Anyway, the actual accuracy will depend on the quality of your learning and test data.
A good start to read on would be Pattern Recognition and Machine Learning by Christopher M Bishop
There are various metrics for evaluating the performance of ML model and there is no rule that there are 20 or 30 metrics only. You can create your own metrics depending on your problem. There are various cases wherein when you are solving real - world problem where you would need to create your own custom metrics.
Coming to the existing ones, it is already listed in the first answer, I would just highlight each metrics merits and demerits to better have an understanding.

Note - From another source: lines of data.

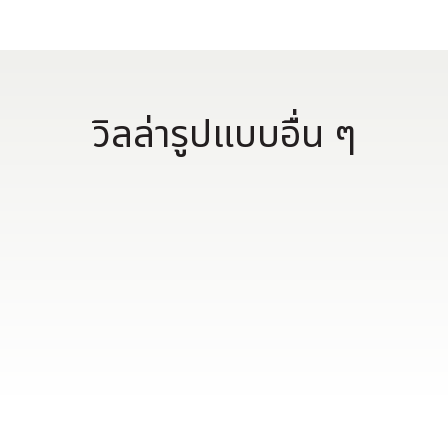
วิลล่ารูปแบบอื่น ๆ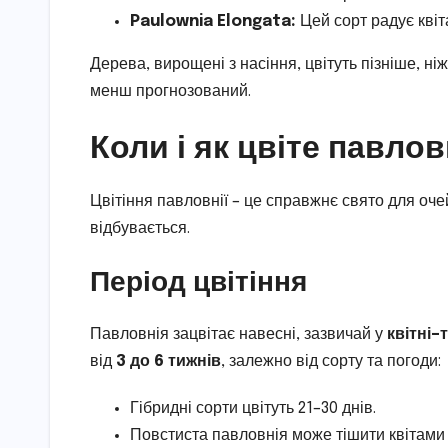
Paulownia Elongata:
Цей сорт радує квіт
Дерева, вирощені з насіння, цвітуть пізніше, ні
менш прогнозований.
Коли і як цвіте павлов
Цвітіння павловнії – це справжнє свято для оче
відбувається.
Період цвітіння
Павловнія зацвітає навесні, зазвичай у
квітні–
від
3 до 6 тижнів
, залежно від сорту та погоди:
Гібридні сорти цвітуть 21–30 днів.
Повстиста павловнія може тішити квітами д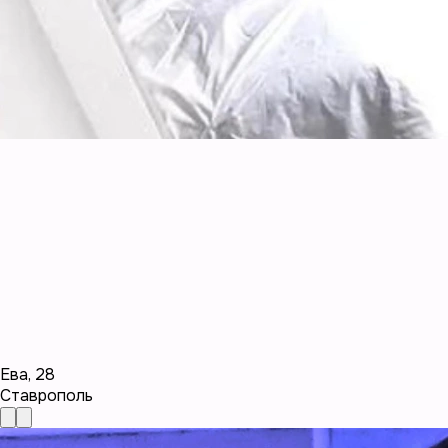
Ева
,
28
Ставрополь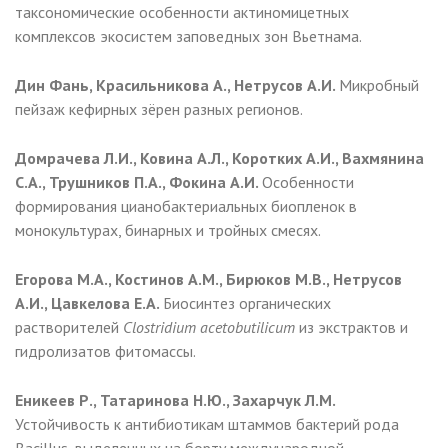
таксономические особенности актиномицетных
комплексов экосистем заповедных зон Вьетнама.
Дин Фань, Красильникова А., Нетрусов А.И.
Микробный
пейзаж кефирных зёрен разных регионов.
Домрачева Л.И., Ковина А.Л., Коротких А.И., Вахмянина
С.А., Трушников П.А., Фокина А.И.
Особенности
формирования цианобактериальных биопленок в
монокультурах, бинарных и тройных смесях.
Егорова М.А., Костинов А.М., Бирюков М.В., Нетрусов
А.И., Цавкелова Е.А.
Биосинтез органических
растворителей
Clostridium acetobutilicum
из экстрактов и
гидролизатов фитомассы.
Еникеев Р., Татаринова Н.Ю., Захарчук Л.М.
Устойчивость к антибиотикам штаммов бактерий рода
Bacillus, выделенных на борту международной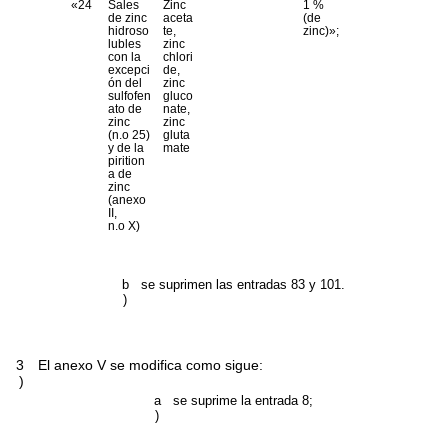
«24
Sales
Zinc
1 %
de zinc
aceta
(de
hidroso
te,
zinc)»;
lubles
zinc
con la
chlori
excepci
de,
ón del
zinc
sulfofen
gluco
ato de
nate,
zinc
zinc
(n.
o
25)
gluta
y de la
mate
pirition
a de
zinc
(anexo
II,
n.
o
X)
b
se suprimen las entradas 83 y 101.
)
3
El anexo V se modifica como sigue:
)
a
se suprime la entrada 8;
)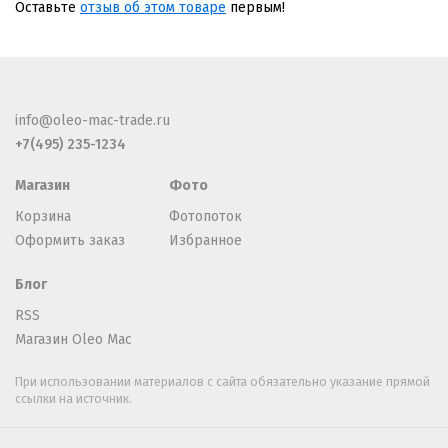
Оставьте
отзыв об этом товаре
первым!
info@oleo-mac-trade.ru
+7(495) 235-1234
Магазин
Фото
Корзина
Фотопоток
Оформить заказ
Избранное
Блог
RSS
Магазин Oleo Mac
При использовании материалов с сайта обязательно указание прямой
ссылки на источник.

Accuracy is the simplest of the metric and it is commonly used. It is the number of points to class 1/ total number of points in your dataset. This is for 2 class problem where some points belong to class 1 and some to belong to class 2. It is not preferred when the dataset is imbalanced because it is biased to balanced one and it is not that much interpretable.
Log loss is a metric that helps to achieve probability scores that gives you better understanding why a specific point is belonging to class 1. The best part of this metric is that it is inbuild in logistic regression which is famous ML technique.
Confusion metric is best used for 2-class classification problem which gives four numbers and the diagonal numbers helps to get an idea of how good is your model.Through this metric there are others such as precision, recall and f1-score which are interpretable.